In my first pregnancy I thought I’d be upfront and honest. I had
every intention of abstaining from alcohol, however I would sporadically
partake of the grape should the occasion call for it. Instead of the midwife
applauding me for my prudent response from a responsible mother-to-be, she
started rambling off medical studies linking alcohol to pretty much anything that
sounded even remotely scary.
That’s when I decided to play it safe from there on in and answer
when asked how much I drink: “I abstain totally from any alcohol intake under
any and all circumstances while pregnant and breastfeeding.” (fetuswinning here: it is important to know here that studies are always evaluated by the given numbers even though it is true that not all women tell the truth (above) about consumption.

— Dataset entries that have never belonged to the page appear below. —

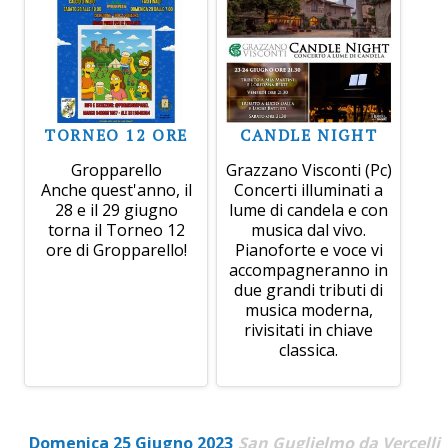
TORNEO 12 ORE
CANDLE NIGHT
Gropparello
Grazzano Visconti (Pc)
Anche quest'anno, il
Concerti illuminati a
28 e il 29 giugno
lume di candela e con
torna il Torneo 12
musica dal vivo.
ore di Gropparello!
Pianoforte e voce vi
accompagneranno in
due grandi tributi di
musica moderna,
rivisitati in chiave
classica.
Domenica 25 Giugno 2023
San Guglielmo da Vercelli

There is a tendency to under-report volume of alcohol consumption. Some don't want to look bad, even on a piece of paper in a survey.)
In 2005, the Surgeon General, Dr. Carmona, urged “Women who are
pregnant or who may become pregnant to abstain from alcohol.” If you take that
literally, you are talking about every woman of child-bearing age. (fetuswinning here: True, but if you are celibate, don't worry. It's just that with sexually active women, it would be a good idea practice "a pregnancy strip detail, as in army detail. Must be done.)
In Sweden they add guilt to the fear using the zero tolerance
argument, “You wouldn’t drive a car after drinking a glass of wine because your
judgment is impaired; think of the bad judgments you could make to put your
unborn child at risk.” It makes me wonder how anyone allows me to make any
decisions on my own at all.
How do you decide how much
is too much and how little is harmless? I don’t have the answer, but a pregnant
friend living in French-speaking Switzerland told me that the literature she
read in French advised women to not have more than one glass of wine per day.
Perhaps that’s too liberal for the zero-tolerance brigade, but something to
keep in mind when "weighing" “medical advice”. (fetuswinning here: "weighing"? That's ambivalence - make a decision - tip the scale. Tip it towards the evidence of danger.)
(fetuswinning here: Thanks Elizabeth.)
Some of E's Resonses
I don't know why
someone in Sweden would complain about this kind of attitude.
A person who enjoys the benefits of a government-run health care
system has no reason to complain when they find themselves under constant
pressure, criticism, etc. about the decisions they make that affect the health
of themselves and others.
If your living in Canda your living under socialism as well.
I asked my OB/GYN what he recommends, just out of curiosity, and
he said he tells his patients they can have a couple glasses of wine a week.
and even chocolate are off limits to the mother-to-be.
I tell you what . . . if I can't have Diet Coke, that baby ain't happenin'.
I cannot function without Diet Coke, and I am not ashamed to admit it. (fetuswinning here: Rigorous honesty - that's what we need.)
Heh, I’m not even pregnant yet and I’ve been trying to cut the
caffeine way back... it’s really hard. Diet Coke makes the world start.
On the other hand, if you can’t give up alcohol for nine months
when you know you’re pregnant it seems to me like there’s an alcohol issue.
“Zero tolerance for alcohol has been the general norm here in Sweden for
quite a while. Americans take it to its most extreme with no-go zones condemning
not only alcohol and smoking but all forms of caffeine. Coffee, cola and even
chocolate are off limits to the mother-to-be.”